Choose the wide lens

Stand on your head

Stand on your head

Students will stand on their heads when they enter my class in three weeks.

I will be urging them to view communication through a wide lens.

Most of us find it more fun to examine life through the prism of individuals.

We love stories of heroes, from Geronimo to Wonder Woman.

Scientists conduct experiments on individuals, testing for diabetes and flesh-eating bacteria.

Recent generations have been accused of focusing on “me,” demonstrated through the flurry of selfies on social media.

But taking a more macro approach, a wide view, lets us see patterns in play that escape us when looking at individuals.

So I’ll be asking students to step back from the isolated news story and look at the culture of news creation.

Don’t think about individual reporters you admire.

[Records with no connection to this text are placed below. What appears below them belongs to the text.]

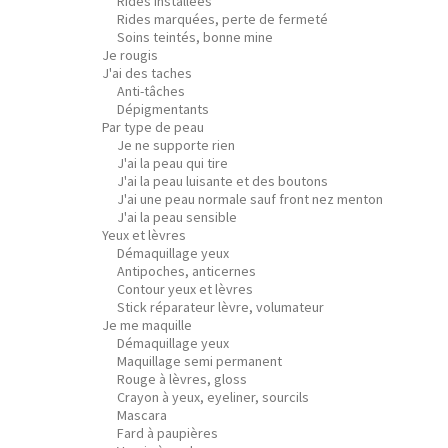
Rides installées
Rides marquées, perte de fermeté
Soins teintés, bonne mine
Je rougis
J'ai des taches
Anti-tâches
Dépigmentants
Par type de peau
Je ne supporte rien
J'ai la peau qui tire
J'ai la peau luisante et des boutons
J'ai une peau normale sauf front nez menton
J'ai la peau sensible
Yeux et lèvres
Démaquillage yeux
Antipoches, anticernes
Contour yeux et lèvres
Stick réparateur lèvre, volumateur
Je me maquille
Démaquillage yeux
Maquillage semi permanent
Rouge à lèvres, gloss
Crayon à yeux, eyeliner, sourcils
Mascara
Fard à paupières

Instead, think about the patterns of news that emerge surrounding an important story.

When we see patterns in news stories over American Indian relics and remains we move beyond one view and examine the entire arena of coverage.

Stories seldom dig deeply into Indian beliefs, instead reducing ways-of-knowing to ethereal notions that sound like New Age mysticism.

So it’s easy to paint Indian worldviews as simplistic and outdated.

Scientists, on the other hand, are depicted as the authorities on progress.

In summary, news coverage reveals the social mores of the news culture in which stories are created.
When my students stand on their heads, my hope is they’ll see social reality with fresh eyes.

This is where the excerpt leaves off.